Some of the best builders I know have taught themselves to make the right decisions quickly. As a builder, what you ship is the sum of a million little decisions made from the day you start thinking about an idea to the day you are ready to release it. A few weeks ago we talked about making decisions through the lens of product quality, and how every decision you and your team make compounds to create the high-quality outcome you’re trying to deliver. This week we’re going to develop your “second-order thinking” muscle, so you can continue to deliver products you’re proud of by making good decisions that scale gracefully into the future.
What is second-order thinking?
From the Farnam Street blog: “Second-order thinking is the practice of not just considering the consequences of our decisions but also the consequences of those consequences.” This is the practice of thinking beyond what you’re working on now, to understand how it will live inside of your system for years to come.
To increase your blood pressure a bit. It starts like this:
But really quickly, at scale, it starts to look like this:
Now imagine several teams all making decisions at the same time and it really looks like this:
These decision trees actually deeply oversimplify the complexity of most platforms and systems. In reality, it’s more of a web or even a knitted sweater. If you unravel one piece, you start to do damage that’s very hard to undo. Or if you need to fix a mistake in the middle of the sweater, it starts to look a bit like open heart surgery and never really looks the same again afterwards. (Did I mention I love to knit? 😜)
So you start to understand how aligning teams around shared strategy, principles, ways of working is a necessity – otherwise a series of bad decisions will slow you down and become costly really quickly. So how do you, as Chief Builder, guide your team on a second-order thinking quest?
Seven ways to practice second-order thinking with your team
1. Move slow to move fast
Now, before someone tweets “Nickey told us to move slower!” That is 1000 percent not what I mean here. I like this adage because it helps you, dear Builder, understand that the decisions you’re making today will cascade and impact your team next week, next month, and beyond. Move slow at the right moments, to make sure you’re making the right decisions with the right context. Educate the people around you that when you’re laying the foundation, if you put one down that is crooked or cracked the entire skyscraper is jeopardized. Help your team understand this, print it on a wall, wear it embroidered on a hat on your Zoomz.
2. Share a long-term strategy with the team
Make sure teams know where the product and business is headed longer term.
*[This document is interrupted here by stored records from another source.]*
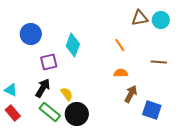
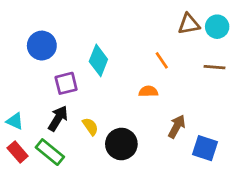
brown line: (159, 62) -> (214, 67), moved
orange semicircle: (121, 73) -> (148, 91), moved
green rectangle: (50, 112) -> (50, 152), moved
black circle: (77, 114) -> (121, 144), moved

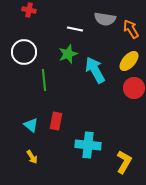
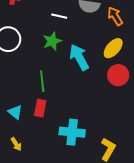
green line: (44, 80) -> (42, 81), moved

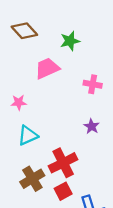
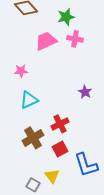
pink cross: (93, 84) -> (75, 39), moved
red cross: (63, 163) -> (60, 124), size x0.7

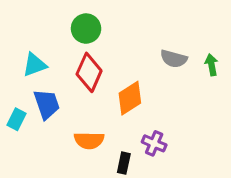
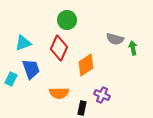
green circle: (86, 29) -> (67, 20), moved
green arrow: (212, 65) -> (133, 48), moved

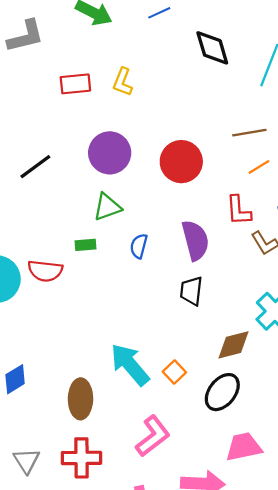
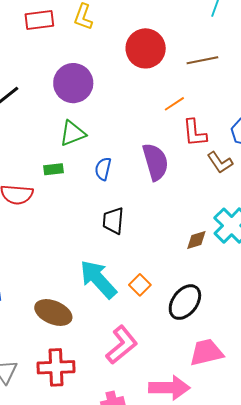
red circle: (181, 162) -> (146, 48), moved
orange line: (259, 167) -> (174, 104), moved
black trapezoid: (191, 291) -> (113, 221), moved
brown diamond: (233, 345) -> (196, 240), moved, size x0.7
brown ellipse: (80, 399) -> (53, 312), turned -66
This will help teams make the right decisions today in the interest of getting where you’re going, faster. Beat Walt Disney’s long-term strategy/network effects from 1957. I dare you!
3. Create a culture of socialization
Make sure teams are talking to each other. I’ve seen this done at 30 people product orgs and 3,000 people product orgs and you’d be surprised at how hard this is to execute, especially as organizations grow. If teams are having a hard time finding each other, find ways to force connection. Some ideas:
Having people whose job it is to seek out overlap
Have global demo days where you get to see work outside of your specific team/area
Have a clear articulation in job descriptions that context and socialization is part of your job
Have internal tools and process that push people to sync with relevant stakeholders
4. Know the difference between one-way (irreversible) or two-way doors (can easily change later)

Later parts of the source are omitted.